Should `base=None` be used in `set_base_shapes` for model used for tuning?
Hello! First of all, thank you for doing such great work and making it so accessible. I'm looking at using mup for a project but I'm a bit confused about how to set the base shapes for the smaller model used for hyperparameter tuning.
Let's say I want to train an MLP with hidden dimension 1024, and I want to muTransfer the best learning rate from an MLP with hidden dimension 128. My top-level code might look like this:
best_loss = float('inf')
best_lr = 0.
# Hyperparameter sweep with hidden dimension 128
for lr in learning_rates:
small_mlp = MLP(hidden_dim=128)
# use `base=None` in `set_base_shapes`
small_mlp = mup.set_base_shapes(small_mlp, base=None)
final_loss = full_training_loop(small_mlp, lr=lr)
if final_loss < best_loss:
best_loss = final_loss
best_lr = lr
# Transfer optimal LR to large model
base_mlp = MLP(hidden_dim=128)
big_mlp = MLP(hidden_dim=1024)
big_mlp = mup.set_base_shapes(big_mlp, base=base_mlp)

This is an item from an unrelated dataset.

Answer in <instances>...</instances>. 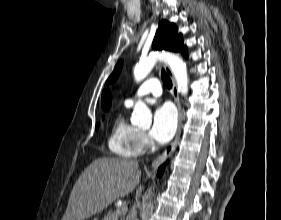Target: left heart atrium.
<instances>
[{"mask_svg":"<svg viewBox=\"0 0 281 220\" xmlns=\"http://www.w3.org/2000/svg\"><path fill=\"white\" fill-rule=\"evenodd\" d=\"M177 115L172 106L165 104L158 107L153 116L150 136L158 143L172 139L177 129Z\"/></svg>","mask_w":281,"mask_h":220,"instance_id":"39dd6f15","label":"left heart atrium"}]
</instances>
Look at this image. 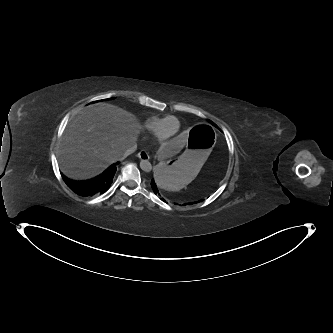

ultimate_loss = full_training_loop(big_mlp, lr=best_lr)
or like this:
best_loss = float('inf')
best_lr = 0.
for lr in learning_rates:
small_mlp = MLP(hidden_dim=128)
# use a base model in `set_base_shapes`
smaller_mlp = MLP(hidden_dim=32)
small_mlp = mup.set_base_shapes(small_mlp, base=smaller_mlp)
final_loss = full_training_loop(small_mlp, lr=lr)
if final_loss < best_loss:
best_loss = final_loss
best_lr = lr
# Transfer optimal LR to large model
base_mlp = MLP(hidden_dim=128)
big_mlp = MLP(hidden_dim=1024)
big_mlp = mup.set_base_shapes(big_mlp, base=base_mlp)
ultimate_loss = full_training_loop(big_mlp, lr=best_lr)
Could you please clarify which of these would be correct? Thank you very much for your time!
Thanks for the kind words!
You should do the 2nd thing. base=None essentially means not using muP.
Great, thanks Greg!